(Page images and extracted text)
- - - - -
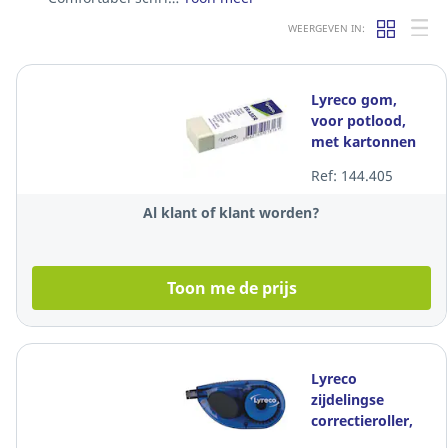
WEERGEVEN IN:
Lyreco gom,
voor potlood,
met kartonnen
huls, per stuk
Ref: 144.405
Al klant of klant worden?
Toon me de prijs
Lyreco
zijdelingse
correctieroller,
4,2 mm x 8,5 m,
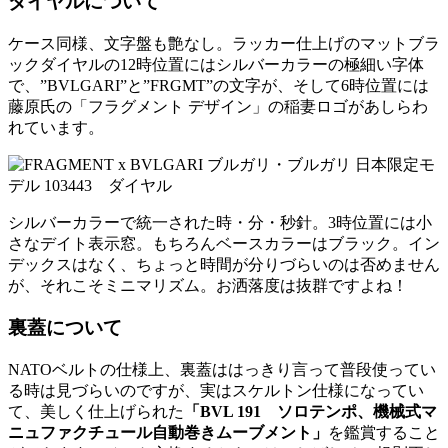
ダイヤルについて
ケース同様、文字盤も艶なし。ラッカー仕上げのマットブラ
ックダイヤルの12時位置にはシルバーカラーの極細い字体
で、”BVLGARI”と”FRGMT”の文字が、そして6時位置には
藤原氏の「フラグメント デザイン」の稲妻ロゴがあしらわ
れています。
シルバーカラーで統一された時・分・秒針。3時位置には小
さなデイト表示窓。もちろんベースカラーはブラック。イン
デックスはなく、ちょっと時間が分りづらいのは否めません
が、それこそミニマリズム。お洒落度は抜群ですよね！
裏蓋について
NATOベルトの仕様上、裏蓋ははっきり言って普段使ってい
る時は見づらいのですが、実はスケルトン仕様になってい
て、美しく仕上げられた
「BVL 191 ソロテンポ、機械式マ
ニュファクチュール自動巻きムーブメント」
を鑑賞すること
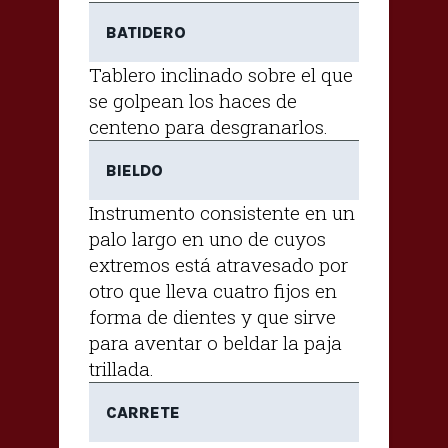
BATIDERO
Tablero inclinado sobre el que
se golpean los haces de
centeno para desgranarlos.
BIELDO
Instrumento consistente en un
palo largo en uno de cuyos
extremos está atravesado por
otro que lleva cuatro fijos en
forma de dientes y que sirve
para aventar o beldar la paja
trillada.
CARRETE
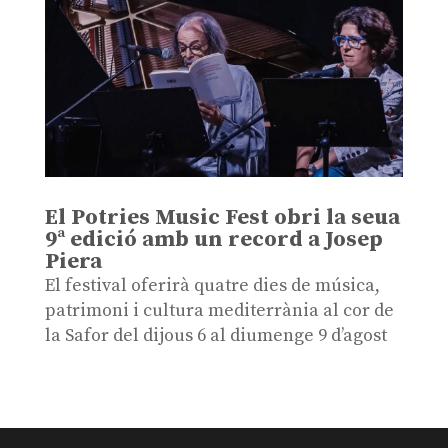
El Potries Music Fest obri la seua
9ª edició amb un record a Josep
Piera
El festival oferirà quatre dies de música,
patrimoni i cultura mediterrània al cor de
la Safor del dijous 6 al diumenge 9 d’agost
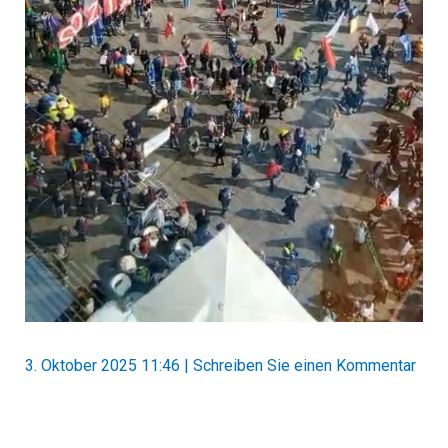
3. Oktober 2025 11:46
|
Schreiben Sie einen Kommentar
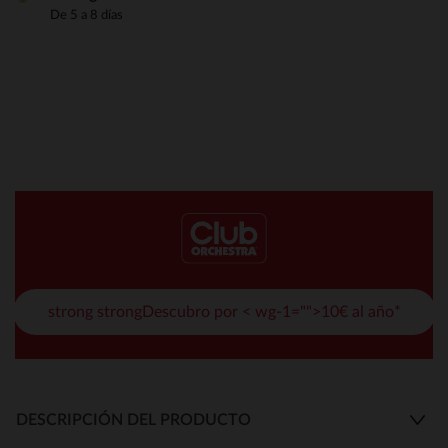
De 5 a 8 días
strong strongDescubro por < wg-1="">10€ al año*
DESCRIPCIÓN DEL PRODUCTO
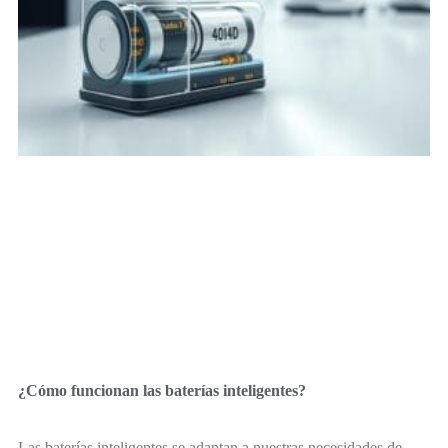
¿Cómo funcionan las baterías inteligentes?
Las baterías inteligentes se adaptan a nuestras necesidades de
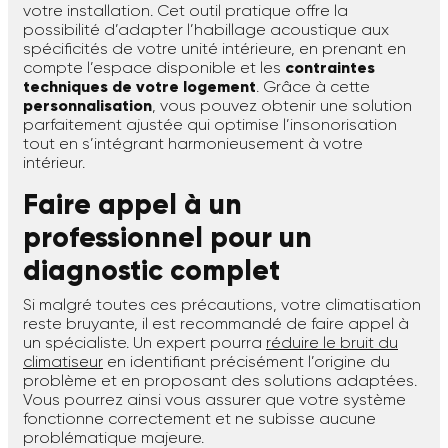
votre installation. Cet outil pratique offre la
possibilité d’adapter l’habillage acoustique aux
spécificités de votre unité intérieure, en prenant en
compte l’espace disponible et les
contraintes
techniques de votre logement
. Grâce à cette
personnalisation
, vous pouvez obtenir une solution
parfaitement ajustée qui optimise l’insonorisation
tout en s’intégrant harmonieusement à votre
intérieur.
Faire appel à un
professionnel pour un
diagnostic complet
Si malgré toutes ces précautions, votre climatisation
reste bruyante, il est recommandé de faire appel à
un spécialiste. Un expert pourra
réduire le bruit du
climatiseur
en identifiant précisément l’origine du
problème et en proposant des solutions adaptées.
Vous pourrez ainsi vous assurer que votre système
fonctionne correctement et ne subisse aucune
problématique majeure.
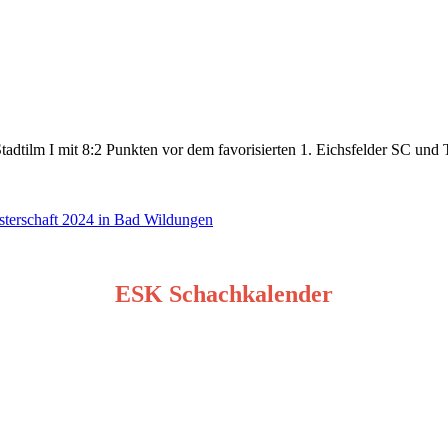
dtilm I mit 8:2 Punkten vor dem favorisierten 1. Eichsfelder SC und T
sterschaft 2024 in Bad Wildungen
ESK Schachkalender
- - - - -
• Problem details: Go back to the entries above and restate word for word every line from the first through the one that contains "ックダイヤルの12時位置にはシルバーカラーの極細い字体", leaving the pictures behind.

• Task output:
WEERGEVEN IN:
Lyreco gom,
voor potlood,
met kartonnen
huls, per stuk
Ref: 144.405
Al klant of klant worden?
Toon me de prijs
Lyreco
zijdelingse
correctieroller,
4,2 mm x 8,5 m,
ダイヤルについて
ケース同様、文字盤も艶なし。ラッカー仕上げのマットブラ
ックダイヤルの12時位置にはシルバーカラーの極細い字体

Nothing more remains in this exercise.